Millennium Post

‘Audience my driving force’

Shiv Kumar Sharma needs no introduction. The master santoor player, who transformed the traditional 100 stringed santoor, will soon be in the Capital to perform at the Delhi Classical Music Festival. Millennium Post caught up with him for a chat. Here are excerpts:

What is music for you?

For me, music is like meditation. It gives me a certain kind of spiritual bliss when I play on the stage in front of the audience. I aim to share that spiritual bliss, which I feel with my listeners and not just to entertain them. I call it music beyond entertainment.

What will you be performing at the Delhi Classical Music Festival?

Indian classical music is not pre-planned. So we don’t do any rehearsals before going on stage. Indian classical  music is all improvised. A musician decides what to perform  only before going on the stage and that is precisely the beauty of it.

Any fond memories of Delhi’s classical music scenario?

I have been performing in Delhi for more than four decades now. The old landmark festivals are still  organised. Another major event in Delhi used to be the music conferences.

In those times, we used to have all night classical music programmes. Although this scenario has somewhat changed today as all night programmes are no more done for reasons like court orders, but we have got other festivals. Music in the Park, for example, draws a very large audience.

It makes a lot of difference if the organiser is well versed about music and musicians. It gives the musicians who come to perform a level of comfort.

These days Spicmacay, also organises draws a lot of  young generation audience to enjoy our music. This is a positive sign which wasn’t there 40 years ago. There were hardly any young faces among the audience but now this has changed.

Do you think Indian classical music is losing context now?

I don’t agree. The reality is more programmes are happening, younger people are getting involved with music. Brilliant young second line musicians [the present generation]are there to carry on thistradition.

Generally people ask this question as they make a mistake in comparing Indian classical music with  so-called Bollywood music. These are two different genres of music and should not be compared.

But the electronic media nowadays hardly has  programmes about Indian classical music. Therefore, people who get information from watching television think classical music is not happening.

Nowhere in the world is classical music ever compared with pop music, but in our country we are all the time comparing these two different genres.

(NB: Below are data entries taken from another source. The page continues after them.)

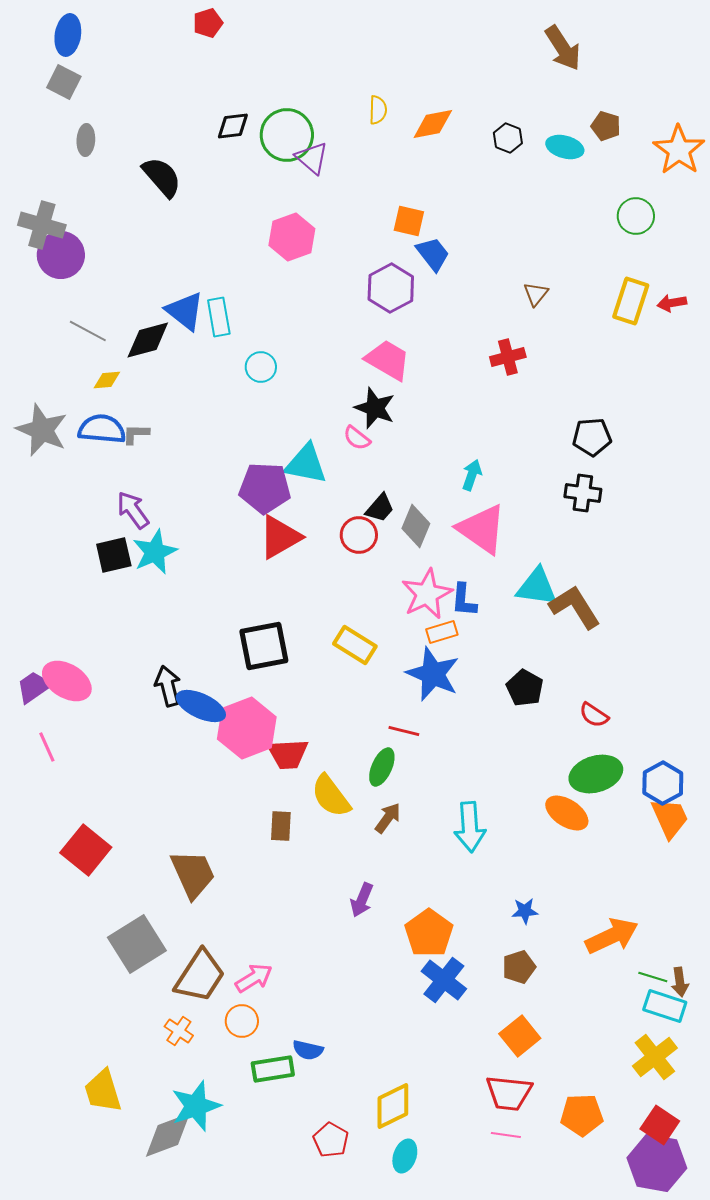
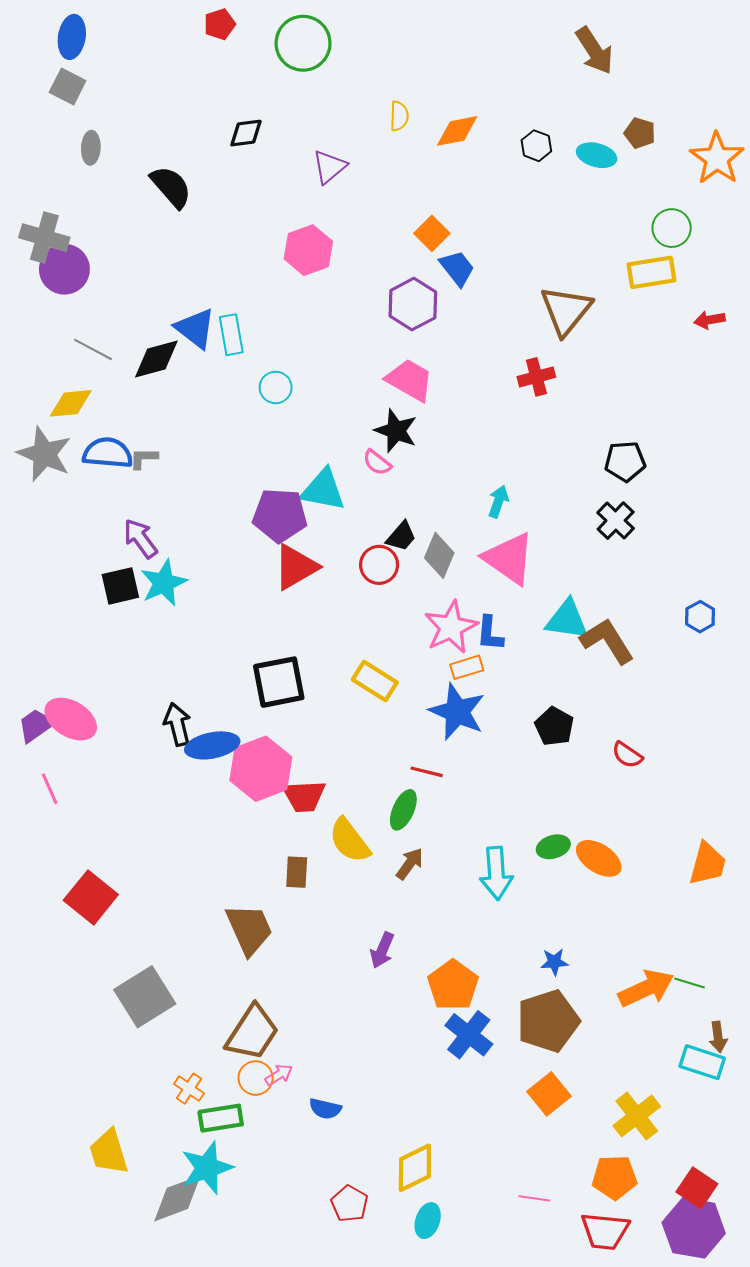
green circle: (287, 135) -> (303, 43), moved
purple triangle: (312, 158) -> (329, 167), turned 39
orange square: (409, 221) -> (432, 233), turned 32
brown triangle: (536, 294) -> (566, 310), size x2.0
yellow rectangle: (631, 301) -> (651, 272), moved, turned 63
yellow diamond: (107, 380) -> (71, 403), moved, size x1.5
black cross: (583, 493) -> (616, 521), turned 36
blue ellipse: (201, 706) -> (212, 745), turned -36
green ellipse: (596, 774) -> (553, 847), moved, size x0.6
blue hexagon: (663, 783) -> (700, 617), moved, size x0.7
orange trapezoid: (670, 818) -> (707, 864), turned 39
brown trapezoid: (193, 874) -> (249, 929), moved
brown pentagon: (519, 967) -> (548, 1021), size x1.8
brown trapezoid: (200, 976) -> (252, 1033), moved
green line: (653, 977) -> (689, 983), moved
pink arrow: (254, 978) -> (279, 1075), moved, size x0.7
yellow cross: (655, 1057) -> (637, 1116), moved
green rectangle: (273, 1069) -> (221, 1118), moved
red trapezoid: (509, 1093) -> (605, 1231), moved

I don’t know why people would actually assume that Indian classical music is not relevant today.

What has your inspiration been?

My inspiration and driving force has been my listeners and my urge to keep doing something different. I learn from each and every concert, getting new ideas and attempting them on the stage. This learning process never ends.

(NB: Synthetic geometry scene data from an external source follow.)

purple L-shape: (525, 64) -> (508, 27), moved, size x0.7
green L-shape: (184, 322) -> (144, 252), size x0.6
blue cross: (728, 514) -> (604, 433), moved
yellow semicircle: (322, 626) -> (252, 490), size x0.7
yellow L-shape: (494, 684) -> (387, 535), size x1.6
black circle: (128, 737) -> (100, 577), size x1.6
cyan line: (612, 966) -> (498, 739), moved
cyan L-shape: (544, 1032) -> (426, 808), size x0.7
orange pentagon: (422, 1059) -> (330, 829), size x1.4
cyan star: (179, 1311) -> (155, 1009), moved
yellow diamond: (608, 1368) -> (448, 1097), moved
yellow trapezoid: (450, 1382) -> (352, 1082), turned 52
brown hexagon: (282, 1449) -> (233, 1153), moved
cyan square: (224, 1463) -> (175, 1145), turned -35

What do you think of the future of santoor in India?

Santoor is one of the most popular Indian classical instruments not only in India but all around the world. There are four generations of people who have been exposed to my Santoor music and those like Rahul Sharma have given a new dimension to this instrument by creating different genre of santoor music in international collaborations with musicians like Richard Clayderman and Kenny G.

As a result those people who are not exposed to Indian classical music through these collaborations have become followers of this instrument. That means the future of not only santoor but Indian classical music is creating waves.

You have given music in Bollywood movies too. What do you think of the music now?

I have worked with Pandit Hariprasad Chaurasia 10 years ago as music director of mainstream Hindi cinema which is now called Bollywood. It was a wonderful experience because we worked with the great director Yash Chopra and did seven films with him. The scenario now has changed and I don’t get time to go to the theatre to watch a film and cannot remember any recent melody which stayed because of its poetry.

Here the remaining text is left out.